Maya J. Berry is an Assistant Professor of African, African-American, and Diaspora Studies at University of North Carolina at Chapel Hill. Her writing and teaching focuses on the politics of race, gender, and performance, with a special emphasis on blackness, the sacred arts, and spiritual epistemologies in contemporary Cuba. Berry earned her PhD in Social Anthropology (African Diaspora Program) at the University of Texas at Austin and her MA in Performance Studies from New York University. Her scholarship has been supported by the Ford Foundation, the John L. Warfield Center for African & African American Studies at UT Austin, the Instituto Cubano de Investigación Cultural Juan Marinello, the Afro-Latin American Research Institute at Harvard University’s Hutchins Center, and the Institute of Sacred Music at Yale University. In 2015, she was honored with the Zora Neale Hurston Award from the Association for Feminist Anthropology.

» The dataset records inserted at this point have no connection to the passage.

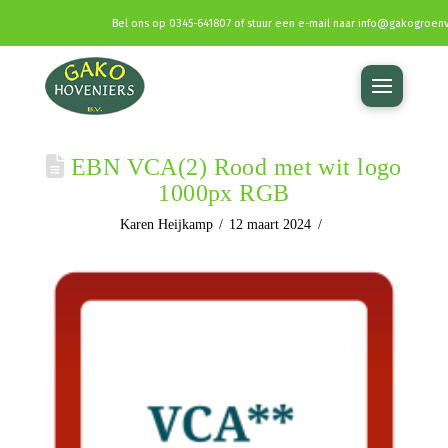
Bel ons op
0345-641807
of stuur een e-mail naar
info@gakogroenv
EBN VCA(2) Rood met wit logo
1000px RGB
Karen Heijkamp
12 maart 2024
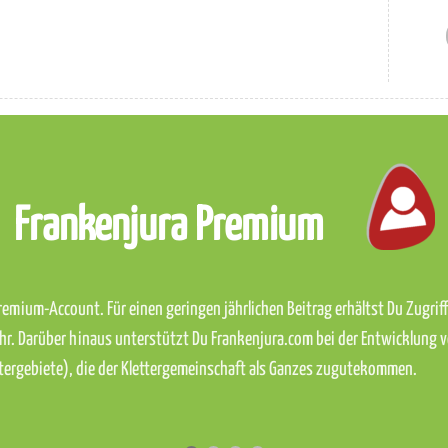
Frankenjura Premium
emium-Account. Für einen geringen jährlichen Beitrag erhältst Du Zugriff 
hr. Darüber hinaus unterstützt Du Frankenjura.com bei der Entwicklung 
ettergebiete), die der Klettergemeinschaft als Ganzes zugutekommen.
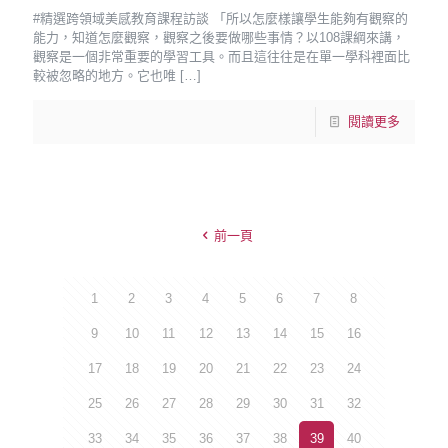
#精選跨領域美感教育課程訪談 「所以怎麼樣讓學生能夠有觀察的
能力，知道怎麼觀察，觀察之後要做哪些事情？以108課綱來講，
觀察是一個非常重要的學習工具。而且這往往是在單一學科裡面比
較被忽略的地方。它也唯
[…]
閱讀更多
前一頁
1
2
3
4
5
6
7
8
9
10
11
12
13
14
15
16
17
18
19
20
21
22
23
24
25
26
27
28
29
30
31
32
33
34
35
36
37
38
39
40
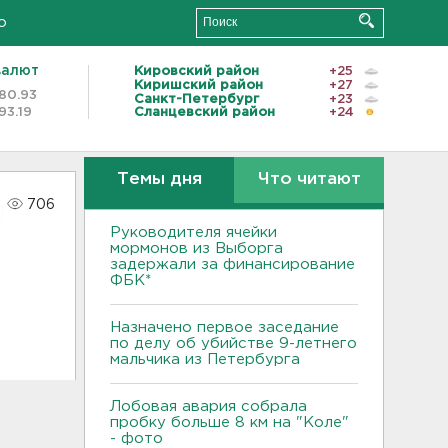
о
валют
Кировский район
+25
Киришский район
+27
80.93
Санкт-Петербург
+23
93.19
Сланцевский район
+24
Темы дня
Что читают
706
Руководителя ячейки
мормонов из Выборга
задержали за финансирование
ФБК*
Назначено первое заседание
по делу об убийстве 9-летнего
мальчика из Петербурга
Лобовая авария собрала
пробку больше 8 км на "Коле"
- фото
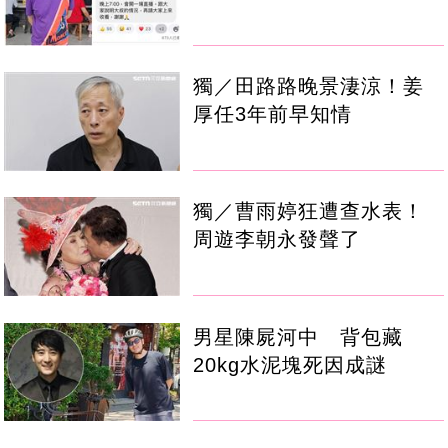
獨／田路路晚景淒涼！姜
厚任3年前早知情
獨／曹雨婷狂遭查水表！
周遊李朝永發聲了
男星陳屍河中 背包藏
20kg水泥塊死因成謎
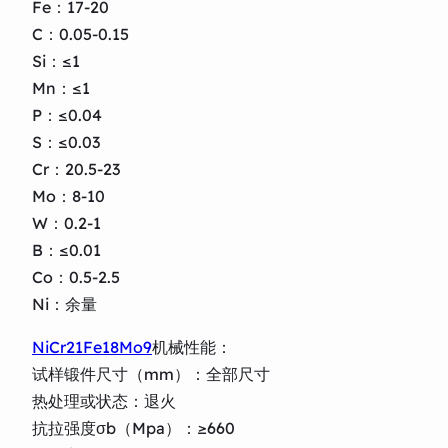
Fe：17-20
C：0.05-0.15
Si：≤1
Mn：≤1
P：≤0.04
S：≤0.03
Cr：20.5-23
Mo：8-10
W：0.2-1
B：≤0.01
Co：0.5-2.5
Ni：余量
NiCr21Fe18Mo9
机械性能：
试样锻件尺寸（mm）：全部尺寸
热处理或状态：退火
抗拉强度σb（Mpa）：≥660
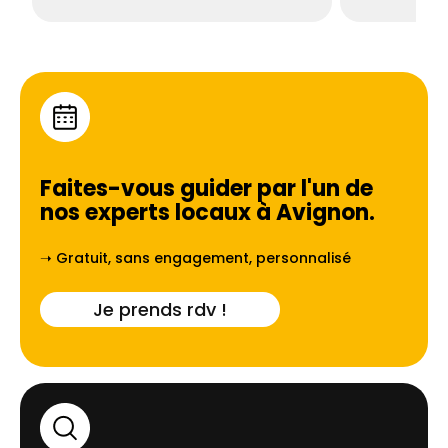
Faites-vous guider par l'un de
nos experts locaux à
Avignon
.
➝ Gratuit, sans engagement, personnalisé
Je prends rdv !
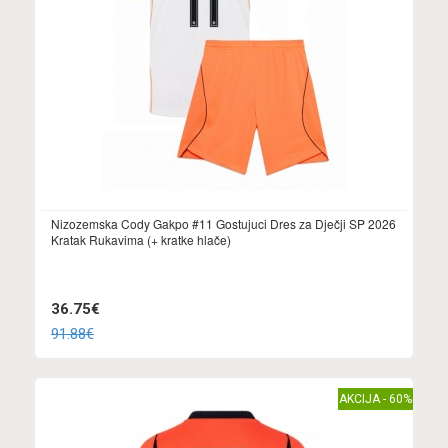
Nizozemska Cody Gakpo #11 Gostujuci Dres za Dječji SP 2026
Kratak Rukavima (+ kratke hlače)
36.75€
91.88€
AKCIJA - 60%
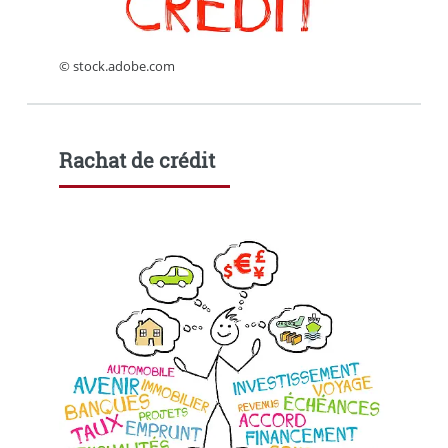
© stock.adobe.com
Rachat de crédit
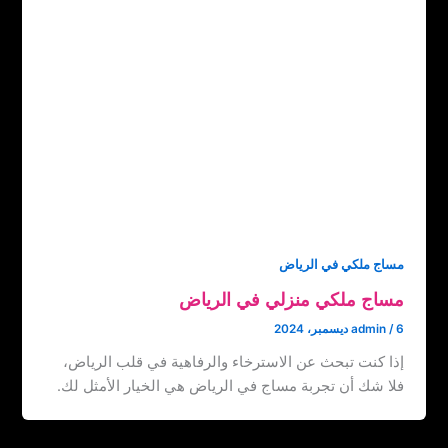
مساج ملكي في الرياض
مساج ملكي منزلي في الرياض
6 ديسمبر، 2024
/
admin
إذا كنت تبحث عن الاسترخاء والرفاهية في قلب الرياض،
فلا شك أن تجربة مساج في الرياض هي الخيار الأمثل لك.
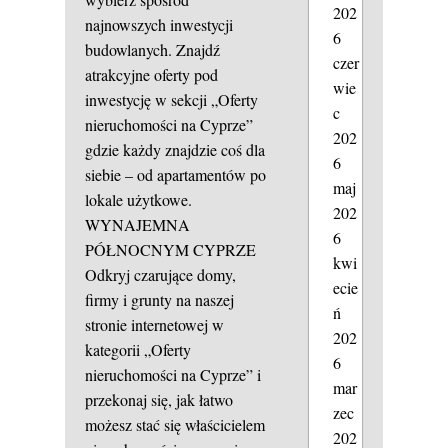
202
najnowszych inwestycji
6
budowlanych. Znajdź
czer
atrakcyjne oferty pod
wie
inwestycję w sekcji „Oferty
c
nieruchomości na Cyprze”
202
gdzie każdy znajdzie coś dla
6
siebie – od apartamentów po
maj
lokale użytkowe.
202
WYNAJEMNA
6
PÓŁNOCNYM CYPRZE
kwi
Odkryj czarujące domy,
ecie
firmy i grunty na naszej
ń
stronie internetowej w
202
kategorii „Oferty
6
nieruchomości na Cyprze” i
mar
przekonaj się, jak łatwo
zec
możesz stać się właścicielem
202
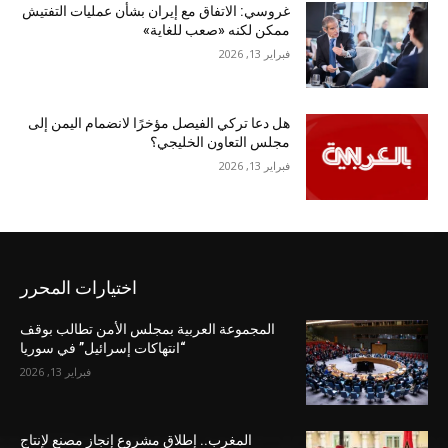
غروسي: الاتفاق مع إيران بشأن عمليات التفتيش
ممكن لكنه «صعب للغاية»
فبراير 13, 2026
هل دعا تركي الفيصل مؤخرًا لانضمام اليمن إلى
مجلس التعاون الخليجي؟
فبراير 13, 2026
اختيارات المحرر
المجموعة العربية بمجلس الأمن تطالب بوقف
“انتهاكات إسرائيل” في سوريا
فبراير 13, 2026
المغرب.. إطلاق مشروع إنجاز مصنع لإنتاج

Her first book manuscript, Choreographing Rumba, is an ethnography of contemporary black popular dance in Havana, Cuba. The book analyzes the way that women and men rumberos (rumba practitioners) negotiate and push the bounds of their bodies’ performativity beyond dominant regimes of knowing and use-value. The research for the book is situated in the post-Fidel era during Cuba’s most recent “modernization” 0f its economic model, marked by the expansion of the private sector and amplification of racialized class inequality. Although rumba is institutionally hailed as a secular genre, a practice-centered feminist approach reveals the gendered and racialized ways in which sacred repertoires are embodied by rumberos to move everyday struggles for self-determined political horizons and economic possibilities. This manuscript takes up the challenge presented by sensory culture studies to consider the limits of state logics to monopolize the sense of social order, through those very bodies whose racialization has served to define modernity through contradistinction.
Previous essays on Cuban folkloric dance and black identity politics appear in Afro-Hispanic Review, Black Diaspora Review, and Cuban Studies Journal (forthcoming). Her collaborative work on racialized gender violence and the politics of fieldwork can be found in Cultural Anthropology and also featured in Anthropology News.